To be eligible for the free, volunteer services under the program, a patient must have an annual income that’s at or below 200 percent of federal poverty levels. Currently, that threshold stands at $24,280 for an individual and goes up based on additional family members — such as $50,200 level for a family of four. Patients also must lack health insurance, or have been denied coverage.
Laursen said he’s excited the program has become a reality in Wyoming. He specifically thinks retired professionals who still hold active medical licenses may be interested in providing free care.
“I think if people knew they could do that and have malpractice coverage through the Wyoming Governmental Claims Act, they may want to do it,” he said.
Wyoming’s volunteer health care legislation was patterned after a similar effort in Florida, Laursen said, and it came to the Cowboy State after being pushed for by a conservative think tank called the Foundation for Government Accountablity.
The nonprofit foundation, better known as the FGA, is based in Naples, Florida, and describes itself as “reducing dependency and promoting better lives through empowerment.”
The FGA has also lobbied against Medicaid expansion, for tougher laws to combat welfare fraud and for drug testing of and work requirements for welfare recipients.

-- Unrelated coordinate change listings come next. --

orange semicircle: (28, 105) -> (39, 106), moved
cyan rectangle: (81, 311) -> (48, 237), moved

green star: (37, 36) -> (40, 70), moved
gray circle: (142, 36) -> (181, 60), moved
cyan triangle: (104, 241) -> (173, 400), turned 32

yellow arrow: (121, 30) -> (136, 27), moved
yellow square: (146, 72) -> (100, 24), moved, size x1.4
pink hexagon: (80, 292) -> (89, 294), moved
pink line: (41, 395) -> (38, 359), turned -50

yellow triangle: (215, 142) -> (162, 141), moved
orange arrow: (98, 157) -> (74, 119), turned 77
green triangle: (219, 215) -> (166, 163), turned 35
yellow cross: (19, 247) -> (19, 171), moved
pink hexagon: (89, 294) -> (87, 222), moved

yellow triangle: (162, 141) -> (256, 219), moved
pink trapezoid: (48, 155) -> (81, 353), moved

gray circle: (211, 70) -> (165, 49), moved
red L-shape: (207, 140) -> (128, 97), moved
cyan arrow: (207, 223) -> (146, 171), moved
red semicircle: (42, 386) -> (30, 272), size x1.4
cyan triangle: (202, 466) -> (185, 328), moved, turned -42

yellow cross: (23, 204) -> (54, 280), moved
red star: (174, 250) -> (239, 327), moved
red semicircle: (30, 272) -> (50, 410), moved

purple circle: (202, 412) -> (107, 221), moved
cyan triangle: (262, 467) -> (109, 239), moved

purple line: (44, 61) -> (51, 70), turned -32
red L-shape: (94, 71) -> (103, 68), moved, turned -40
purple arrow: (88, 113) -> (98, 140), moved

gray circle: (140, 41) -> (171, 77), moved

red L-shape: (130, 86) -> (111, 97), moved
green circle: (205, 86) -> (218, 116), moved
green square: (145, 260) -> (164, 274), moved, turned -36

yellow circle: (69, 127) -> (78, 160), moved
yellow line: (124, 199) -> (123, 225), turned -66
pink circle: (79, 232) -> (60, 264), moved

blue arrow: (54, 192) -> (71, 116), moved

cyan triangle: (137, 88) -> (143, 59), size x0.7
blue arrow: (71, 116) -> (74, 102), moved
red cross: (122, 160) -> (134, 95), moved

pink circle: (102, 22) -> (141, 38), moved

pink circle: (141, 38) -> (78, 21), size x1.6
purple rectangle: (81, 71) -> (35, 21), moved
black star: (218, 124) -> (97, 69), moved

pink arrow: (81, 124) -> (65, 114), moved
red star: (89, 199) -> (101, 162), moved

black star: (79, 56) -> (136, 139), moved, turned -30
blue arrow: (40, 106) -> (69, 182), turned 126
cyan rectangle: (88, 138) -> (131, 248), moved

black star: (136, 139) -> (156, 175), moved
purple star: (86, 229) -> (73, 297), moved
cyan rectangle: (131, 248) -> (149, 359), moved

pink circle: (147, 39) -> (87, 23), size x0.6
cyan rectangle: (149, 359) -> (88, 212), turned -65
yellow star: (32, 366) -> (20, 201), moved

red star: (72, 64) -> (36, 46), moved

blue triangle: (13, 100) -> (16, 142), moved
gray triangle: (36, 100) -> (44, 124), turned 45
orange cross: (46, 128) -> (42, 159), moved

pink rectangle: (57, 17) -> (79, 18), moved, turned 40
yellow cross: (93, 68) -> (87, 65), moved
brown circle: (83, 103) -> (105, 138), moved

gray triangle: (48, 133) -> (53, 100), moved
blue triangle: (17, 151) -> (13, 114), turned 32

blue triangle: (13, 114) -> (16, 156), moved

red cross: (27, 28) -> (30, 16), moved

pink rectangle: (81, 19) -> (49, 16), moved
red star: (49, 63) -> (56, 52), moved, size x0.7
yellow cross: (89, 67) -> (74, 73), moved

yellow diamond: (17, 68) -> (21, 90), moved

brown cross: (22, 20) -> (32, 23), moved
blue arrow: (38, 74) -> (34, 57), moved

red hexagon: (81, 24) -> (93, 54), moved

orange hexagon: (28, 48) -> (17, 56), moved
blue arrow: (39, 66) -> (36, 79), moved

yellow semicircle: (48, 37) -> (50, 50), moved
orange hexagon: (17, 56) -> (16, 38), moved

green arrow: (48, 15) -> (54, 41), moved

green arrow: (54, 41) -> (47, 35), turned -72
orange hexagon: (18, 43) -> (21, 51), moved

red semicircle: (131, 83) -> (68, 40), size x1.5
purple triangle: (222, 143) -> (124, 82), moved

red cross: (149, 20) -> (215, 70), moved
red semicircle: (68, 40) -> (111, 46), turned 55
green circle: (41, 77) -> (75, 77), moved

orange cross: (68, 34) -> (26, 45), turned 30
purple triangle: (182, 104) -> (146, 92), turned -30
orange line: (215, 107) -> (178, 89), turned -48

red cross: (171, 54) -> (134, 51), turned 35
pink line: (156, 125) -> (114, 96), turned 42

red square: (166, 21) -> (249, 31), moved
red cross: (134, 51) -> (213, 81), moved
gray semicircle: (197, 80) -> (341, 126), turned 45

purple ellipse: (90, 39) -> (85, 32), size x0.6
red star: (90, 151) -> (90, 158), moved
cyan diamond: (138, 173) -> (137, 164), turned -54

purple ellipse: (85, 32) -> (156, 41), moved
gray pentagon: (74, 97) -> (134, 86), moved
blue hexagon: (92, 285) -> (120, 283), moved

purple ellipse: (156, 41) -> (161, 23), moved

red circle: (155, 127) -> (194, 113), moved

Rep. Laursen attempted to introduce a FGA-patterned bill in the 2018 session that generally would have required able-bodied Medicaid and Supplemental Nutrition Assistance Program (SNAP) recipients to work, attend school or volunteer with a community service organization for at least 20 hours per week. It included many exemptions, such as for people younger than 19 and older than 65, pregnant women, some parents or caregivers and those medically unable to meet the requirements.
The measure, House Bill 148, failed to get the two-thirds vote needed to introduce it during the 2018 budget session, dying on a 34-24 vote. However, Laursen said he plans to reintroduce the measure during the 2019 General Session.
“I’m sure we’ll fight,” he said. “But I think it’s good for people to go to work or, if not, get education or volunteer, or do something; get out of the house.”